On the plus side, the above exchange got us familiar with the blog of Ken Weiss and co-authors (@ecodevoevo on twitter), which is very thoughtfully written and has become our daily read. Readers may enjoy their today’s commentary on big data in medicine.

The ‘Oz’ of medicine: look behind the curtain or caveat emptor!

They highlight six problems with the ‘big data’ approach. The following list is only an abbreviated version of their very detailed commentary.

Problem 1: Risks are estimated retrospectively–from the past experience of sampled individuals, whether in a properly focused study or in a Big Data extravaganza. But risks are only useful prospectively: that is, about what will happen to you in your future, not about what already happened to somebody else (which, of course, we already know).

Problem 2: We are usually not actually applying any serious form of ‘theory’ to the model or to the results. We are just searching for non-random associations (correlations) that may be just chance, may be due to the measured factor, or may be due to some other confounding but unmeasured factors.

Problem 3: Statistical analysis is based on probability concepts, which in turn are (a) based on ideas of repeatability, like coin flipping, and (b) that the probabilities can be accurately estimated. But people, not to mention their environments, are not replicable entities (not even ‘identical’ twins).

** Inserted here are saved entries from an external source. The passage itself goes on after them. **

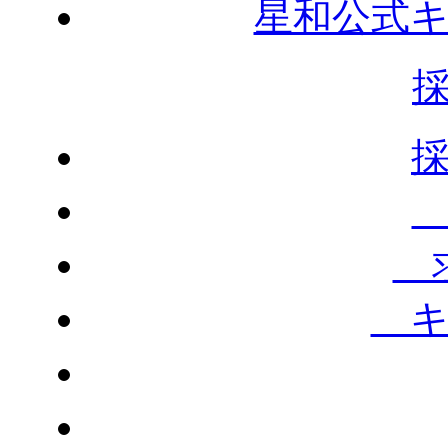
星和公式
求
キ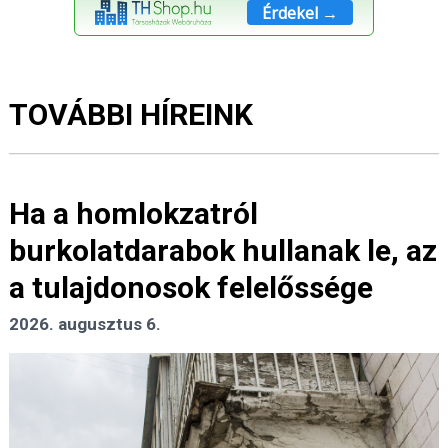
Érdekel →
TOVÁBBI HÍREINK
Ha a homlokzatról
burkolatdarabok hullanak le, az
a tulajdonosok felelőssége
2026. augusztus 6.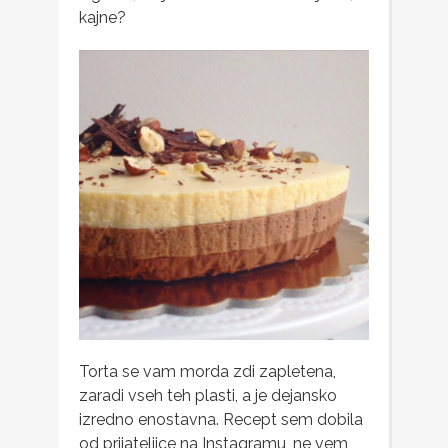
kajne?
Torta se vam morda zdi zapletena,
zaradi vseh teh plasti, a je dejansko
izredno enostavna. Recept sem dobila
od prijateljice na
Instagramu
, ne vem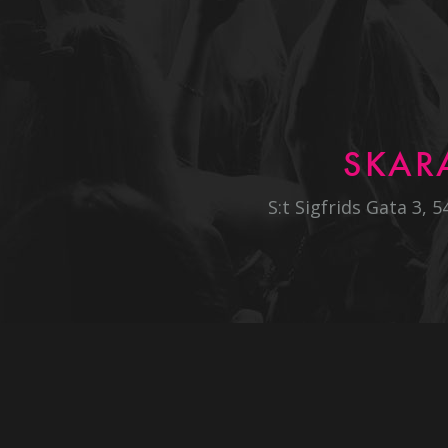
SKAR
S:t Sigfrids Gata 3, 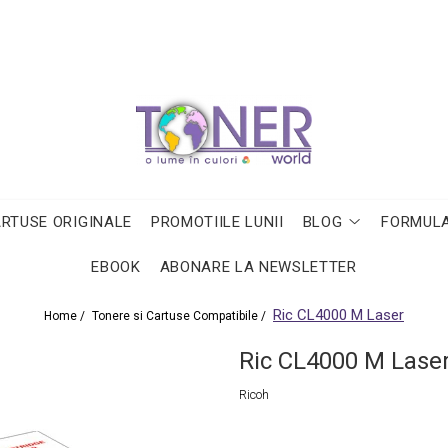
ARTUSE ORIGINALE
PROMOTIILE LUNII
BLOG
FORMULA
EBOOK
ABONARE LA NEWSLETTER
Ric CL4000 M Laser
Home /
Tonere si Cartuse Compatibile /
Ric CL4000 M Lase
Ricoh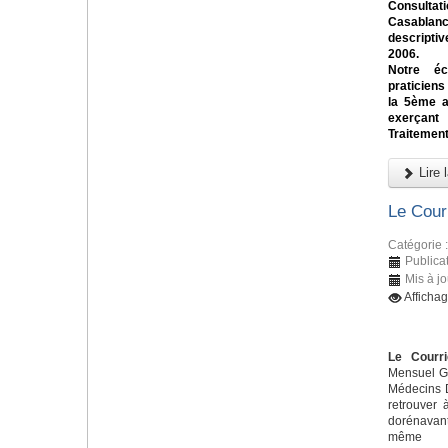
Consulta
Casablan
descriptiv
2006.
Notre éc
praticiens
la 5ème a
exerçant
Traitement
Lire l
Le Cour
Catégorie 
Publicat
Mis à jo
Afficha
Le Courri
Mensuel Gr
Médecins D
retrouver 
dorénavant
m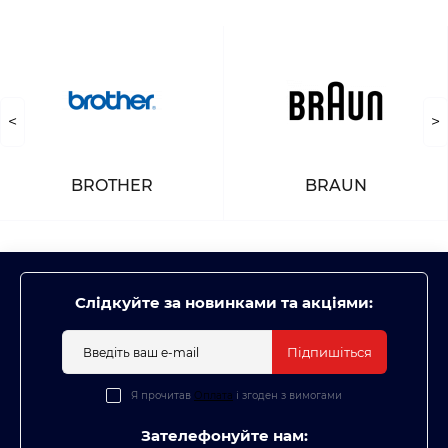
<
>
BROTHER
BRAUN
Слідкуйте за новинками та акціями:
Підпишіться
Я прочитав
Оплата
і згоден з вимогами
Зателефонуйте нам: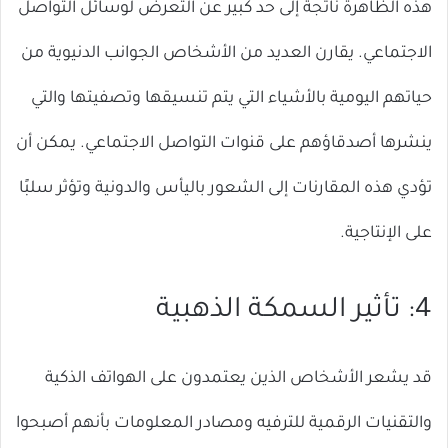
هذه الظاهرة ناتجة إلى حد كبير عن التعرض لوسائل التواصل
الاجتماعي. يقارن العديد من الأشخاص الجوانب الدنيوية من
حياتهم اليومية بالأشياء التي يتم تنسيقها وتصفيتها والتي
ينشرها أصدقاؤهم على قنوات التواصل الاجتماعي. يمكن أن
تؤدي هذه المقارنات إلى الشعور باليأس والدونية وتؤثر سلبًا
على الإنتاجية.
4: تأثير السمكة الذهبية
قد يشعر الأشخاص الذين يعتمدون على الهواتف الذكية
والتقنيات الرقمية للترفيه ومصادر المعلومات بأنهم أصبحوا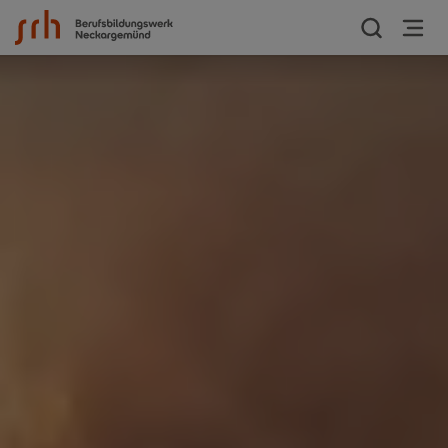
Zum Inhalt springen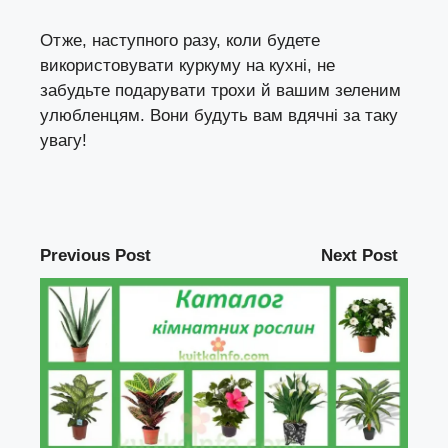
Отже, наступного разу, коли будете
використовувати куркуму на кухні, не
забудьте подарувати трохи й вашим зеленим
улюбленцям. Вони будуть вам вдячні за таку
увагу!
Previous Post
Next Post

Problem 4: Competing causes inevitably gum up the works. Your risk of a heart attack depends on your risk of completely unrelated causes, like car crashes, drug overdoses, gun violence, cancer or diabetes, etc.

Problem 5: Theory in physics is in many ways the historic precedent on which we base our thinking……But life is not replicable in that way.

Problem 6: Big Data is proposed as the appropriate approach, not a focused hypothesis test. Big Data are uncritical data–by policy! This raises all sorts of issues such as nature of sample and accuracy of measurements (of genotypes and of phenotypes).